Alison Dorton, 33, said her youngest daughter, Sophia, was frolicking in her backyard while her father was mowing the lawn on May 7 when out of nowhere the little girl tripped and fell, according to a TikTok video she recorded and reporting by People.
Sophia’s foot got caught in the self-propelled mower before her dad sprinted to his daughter’s side and called 911.

“Freak accidents happen, you guys, they happen,” Dorton said in an emotional video.
Luckily, her daughter’s Croc got lodged in the blades, grinding them to a halt, Dorton explained, saving her daughter’s foot and, her relieved mother added, possibly her life.
“Had she not had those Crocs on, she probably would’ve lost her foot,” the emotionally spent mom said. “It probably would have been so much worse.”
The miracle shoe stopped the blades, but not before they left a nearly 3-inch gash in Sophia’s tiny heel.
The blades missed the 3-year-old’s bones, her tendons and “all the important parts of the feet,” her mom said.
“Hands down, I will forever buy them Crocs for the rest of their lives,” she said.
Dorton held up the tiny shoe, her daughter’s favorite, as her voice wavered and tears streamed down her face in the TikTok clip.
“Her little tie-dye,” she said. “There’s not a mark on the Crocs. They’re completely fine,” she added, aside from a little blood and grass stains.
The freak accident happened on the morning of May 7. Dorton knew something was wrong when she kept receiving calls from her oldest son, Tripp, 15.
Eventually, her son sent a text that terrified her: “Sophia got hurt. It’s bad.”
Dorton called her son and could hear her husband, Matthew, 43, talking to a 911 operator in the background. That’s when she learned that sweet little Sophia’s foot had been run over by the lawnmower.

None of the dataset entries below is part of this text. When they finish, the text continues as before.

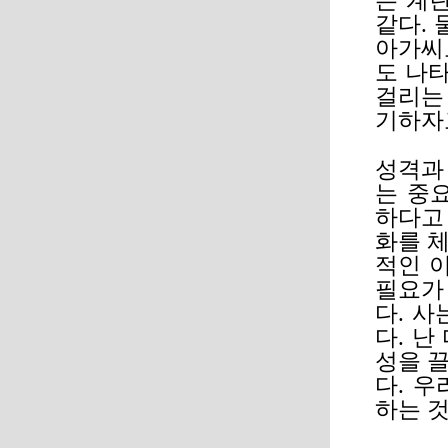
은 계
같다. 
아가씨
도 나타
걸리는
기하자
성격과
는 중
하다고
화를 
적인 
필요가
다. 
다. 
성을 
다. 
하는 것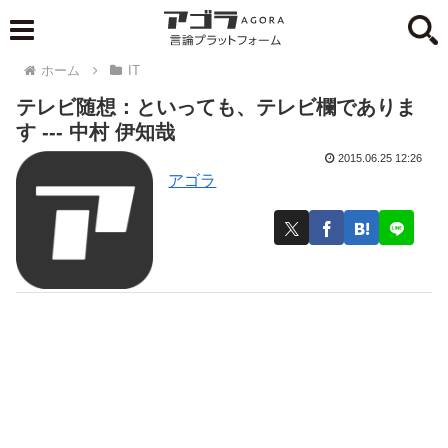
ホーム
IT
テレビ随想：といっても、テレビ欄でありま
す --- 中村 伊知哉
2015.06.25 12:26
アゴラ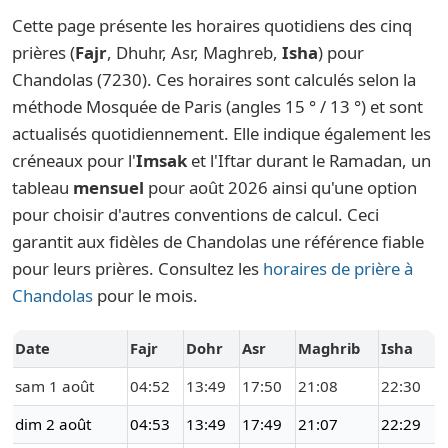
Cette page présente les horaires quotidiens des cinq
prières (
Fajr
, Dhuhr, Asr, Maghreb,
Isha
) pour
Chandolas (7230). Ces horaires sont calculés selon la
méthode Mosquée de Paris (angles 15 ° / 13 °) et sont
actualisés quotidiennement. Elle indique également les
créneaux pour l'
Imsak
et l'Iftar durant le Ramadan, un
tableau
mensuel
pour août 2026 ainsi qu'une option
pour choisir d'autres conventions de calcul. Ceci
garantit aux fidèles de Chandolas une référence fiable
pour leurs prières. Consultez les
horaires de prière à
Chandolas
pour le mois.
Date
Fajr
Dohr
Asr
Maghrib
Isha
sam 1 août
04:52
13:49
17:50
21:08
22:30
dim 2 août
04:53
13:49
17:49
21:07
22:29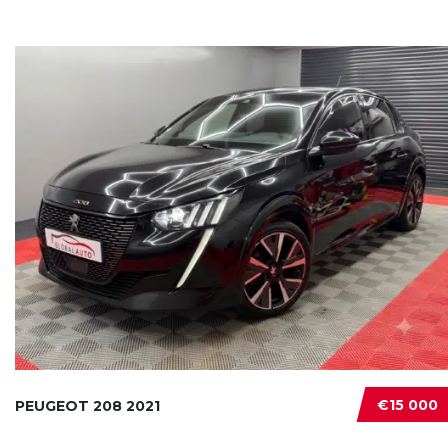
€15 000
PEUGEOT 208 2021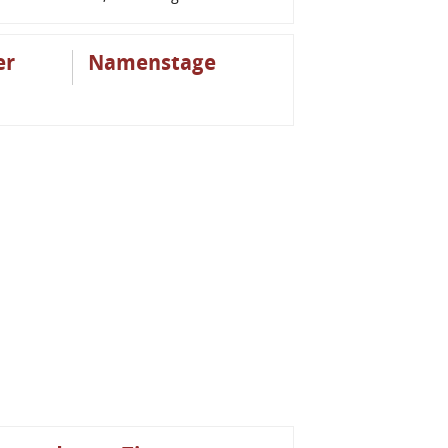
er
Namenstage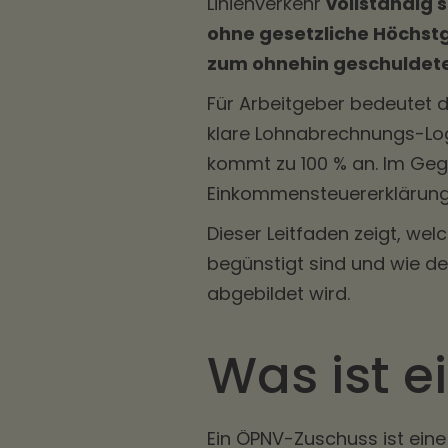
Linienverkehr
vollständig 
ohne gesetzliche Höchst
zum ohnehin geschuldete
Für Arbeitgeber bedeutet d
klare Lohnabrechnungs-Logi
kommt zu 100 % an. Im Geg
Einkommensteuererklärung
Dieser Leitfaden zeigt, we
begünstigt sind und wie d
abgebildet wird.
Was ist 
Ein ÖPNV-Zuschuss ist eine 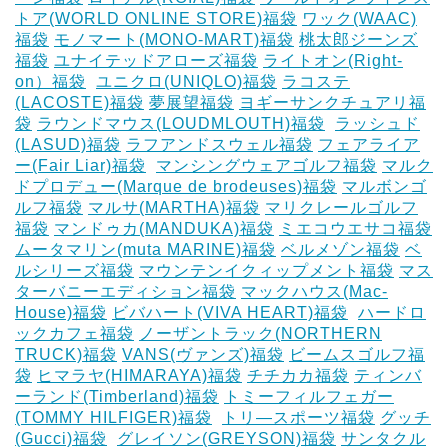
トア(WORLD ONLINE STORE)福袋
ワック(WAAC)
福袋
モノマート(MONO-MART)福袋
桃太郎ジーンズ
福袋
ユナイテッドアローズ福袋
ライトオン(Right-
on）福袋
‎
ユニクロ(UNIQLO)福袋
ラコステ
(LACOSTE)福袋
夢展望福袋
ヨギーサンクチュアリ福
袋
ラウンドマウス(LOUDMLOUTH)福袋
‎
ラッシュド
(LASUD)福袋
ラフアンドスウェル福袋
フェアライア
ー(Fair Liar)福袋
‎
マンシングウェアゴルフ福袋
マルク
ドプロデュー(Marque de brodeuses)福袋
マルボンゴ
ルフ福袋
マルサ(MARTHA)福袋
マリクレールゴルフ
福袋
マンドゥカ(MANDUKA)福袋
ミエコウエサコ福袋
ムータマリン(muta MARINE)福袋
ベルメゾン福袋
ベ
ルシリーズ福袋
マウンテンイクィップメント福袋
マス
ターバニーエディション福袋
マックハウス(Mac-
House)福袋
ビバハート(VIVA HEART)福袋
‎
ハードロ
ックカフェ福袋
ノーザントラック(NORTHERN
TRUCK)福袋
VANS(ヴァンズ)福袋
ビームスゴルフ福
袋
ヒマラヤ(HIMARAYA)福袋
チチカカ福袋
ティンバ
ーランド(Timberland)福袋
トミーフィルフェガー
(TOMMY HILFIGER)福袋
‎
トリ―スポーツ福袋
グッチ
(Gucci)福袋
‎
グレイソン(GREYSON)福袋
サンタクル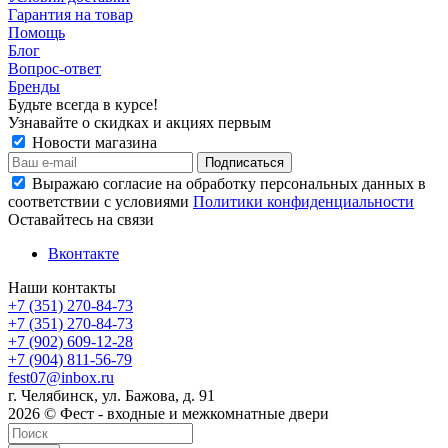
Гарантия на товар
Помощь
Блог
Вопрос-ответ
Бренды
Будьте всегда в курсе!
Узнавайте о скидках и акциях первым
Новости магазина
Выражаю согласие на обработку персональных данных в
соответствии с условиями
Политики конфиденциальности
Оставайтесь на связи
Вконтакте
Наши контакты
+7 (351) 270-84-73
+7 (351) 270-84-73
+7 (902) 609-12-28
+7 (904) 811-56-79
fest07@inbox.ru
г. Челябинск, ул. Бажова, д. 91
2026 © Фест - входные и межкомнатные двери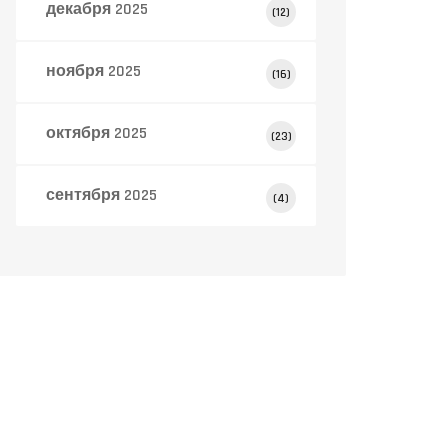
декабря 2025
(12)
ноября 2025
(16)
октября 2025
(23)
сентября 2025
(4)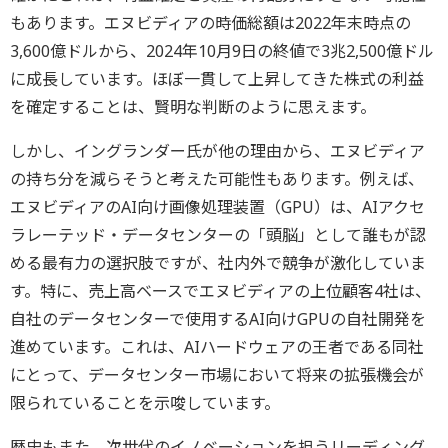
もあります。エヌビディアの時価総額は2022年末時点の
3,600億ドルから、2024年10月9日の終値で3兆2,500億ドル
に成長しています。ほぼ一貫して上昇してきた株式の利益
を確定することは、賢明な判断のように思えます。
しかし、イングランダー氏が他の理由から、エヌビディア
の持ち分を減らそうと考えた可能性もあります。例えば、
エヌビディアのAI向け画像処理装置（GPU）は、AIアクセ
ラレーテッド・データセンターの「頭脳」として誰もが認
める最有力の選択肢ですが、社内外で競争が激化していま
す。特に、売上高ベースでエヌビディアの上位顧客4社は、
自社のデータセンターで使用するAI向けGPUの自社開発を
進めています。これは、AIハードウェアの王者である同社
にとって、データセンター市場において将来の拡張機会が
限られていることを示唆しています。
歴史もまた、次世代のイノベーションを担うリーディング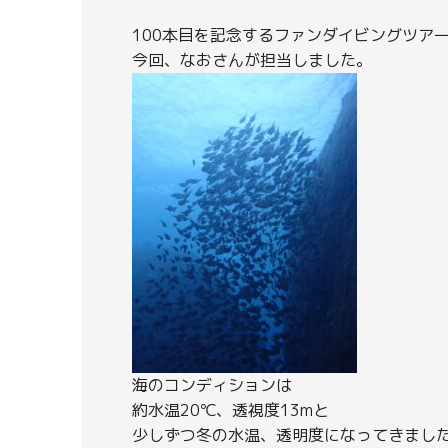
100本目を記念するファンダイビングツア
今回、なおさんが担当しました。
海のコンディションは
約水温20℃、透視度13mと
少しずつ冬の水温、透明度になってきまし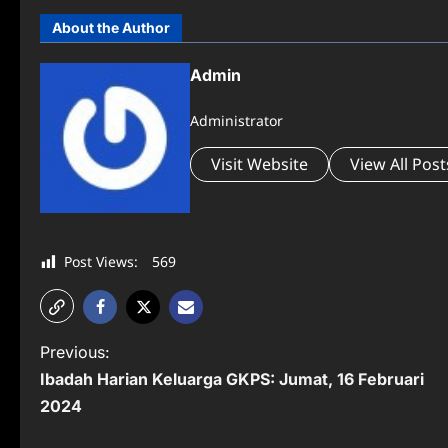
About the Author
Admin
Administrator
Visit Website
View All Post
Post Views:
569
P
Previous:
Ibadah Harian Keluarga GKPS: Jumat, 16 Februari
o
2024
s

“Most men are not 911’ers,” she said, especially her husband. “So I know it was bad.”

Dorton raced home from work to find paramedics already working on Sophia in the ambulance, wrapping her foot and hooking her up to an IV.

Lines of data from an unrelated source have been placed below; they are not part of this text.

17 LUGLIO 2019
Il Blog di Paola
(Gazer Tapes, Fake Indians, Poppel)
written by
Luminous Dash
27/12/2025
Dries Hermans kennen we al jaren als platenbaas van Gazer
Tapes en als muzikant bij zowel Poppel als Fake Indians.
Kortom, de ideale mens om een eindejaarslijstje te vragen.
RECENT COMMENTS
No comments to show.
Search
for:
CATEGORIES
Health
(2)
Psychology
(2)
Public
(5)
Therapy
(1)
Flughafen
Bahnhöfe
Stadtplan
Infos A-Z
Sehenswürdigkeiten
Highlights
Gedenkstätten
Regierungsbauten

“It was still very surreal,” the mom said. “The EMT was wrapping her foot, so I couldn’t see the gash — just the side of her toes, which were a little skinned. I honestly wasn’t sure exactly how bad it was. I asked, and the EMT said, ‘Well, it’s not good.’”
The paramedics told the parents that they needed to go at “light and sirens” speed and to meet them at the hospital.
Doctors sewed up her foot and Sophia cuddled her stuffed bunny rabbit while she recovered in the hospital bed.
“She’s doing better now — we’ve become frequent flyers at her pediatrician’s office to make sure she’s healing properly,” Dorton said.
She said her daughter has been a “champ” through the recovery.
“She did break one stitch last night, but after talking to both the ER and our follow-up doctor, we agreed not to replace it, and she’s doing well! She’s even tiptoeing around, which is a good sign.”
“And for me,” she added, “I’ve become a pro at bandaging!”
Dorton’s praise for Crocs has put the shoe on the other foot, so to speak, since often the popular brand is chastised for making a dangerous shoe, not a life-saving one.
In February, Dozens of schools in at least 20 states banned students from wearing Crocs to class, claiming students are more likely to struggle to walk in them during an emergency.
Disney World even “outlawed” the popular shoe because they kept getting chewed up and stuck in its escalator’s teeth.